Laura was not a plaster saint; she was a generous, clamative, combative little creature of genius, full of humour, imagination, temperament and impulse.

Some one reading this memoir will perhaps say:

"I wonder what Laura and Margot were really like, what the differences and what the resemblances between them were."

The men who could answer this question best would be Lord
Gladstone, Arthur Balfour, Lord Midleton, Sir Rennell Rodd, or
Lord Curzon (of Kedleston). I can only say what I think the
differences and resemblances were.

Strictly speaking, I was better-looking than Laura, but she had rarer and more beautiful eyes. Brains are such a small part of people that I cannot judge of them as between her and me; and, at the age of twenty-three, when she died, few of us are at the height of our powers, but Laura made and left a deeper impression on the world in her short life than any one that I have ever known.
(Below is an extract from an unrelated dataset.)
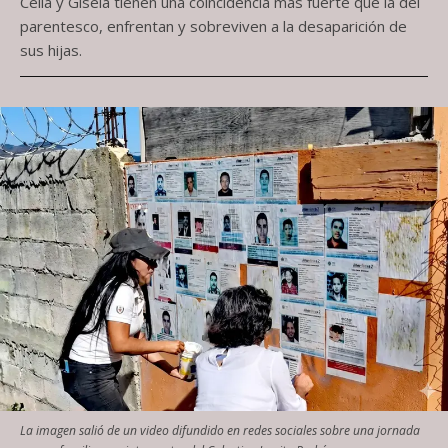
Celia y Gisela tienen una coincidencia más fuerte que la del
parentesco, enfrentan y sobreviven a la desaparición de
sus hijas.
La imagen salió de un video difundido en redes sociales sobre una jornada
What she really had to a greater degree than other people was true spirituality, a feeling of intimacy with the other world and a sense of the love and wisdom of God and His plan of life. Her mind was informed by true religion; and her heart was fixed. This did not prevent her from being a very great flirt. The first time that a man came to Glen and liked me better than Laura, she was immensely surprised—not more so than I was—and had it not been for the passionate love which we cherished for each other, there must inevitably have been much jealousy between us.

On several occasions the same man proposed to both of us, and we had to find out from each other what our intentions were.

I only remember being hurt by Laura on one occasion and it came about in this way. We were always dressed alike, and as we were the same size; "M" and "L" had to be written in our clothes as we grew older.

One day, about the time of which I am writing, I was thirteen; I took a letter out of the pocket of what I thought was my skirt and read it; it was from Laura to my eldest sister Posie and, though I do not remember it all, one sentence was burnt into me:

"Does it not seem extraordinary that Margot should be teaching a
Sunday class?"

I wondered why any one should think it extraordinary! I went upstairs and cried in a small black cupboard, where I generally disappeared when life seemed too much for me.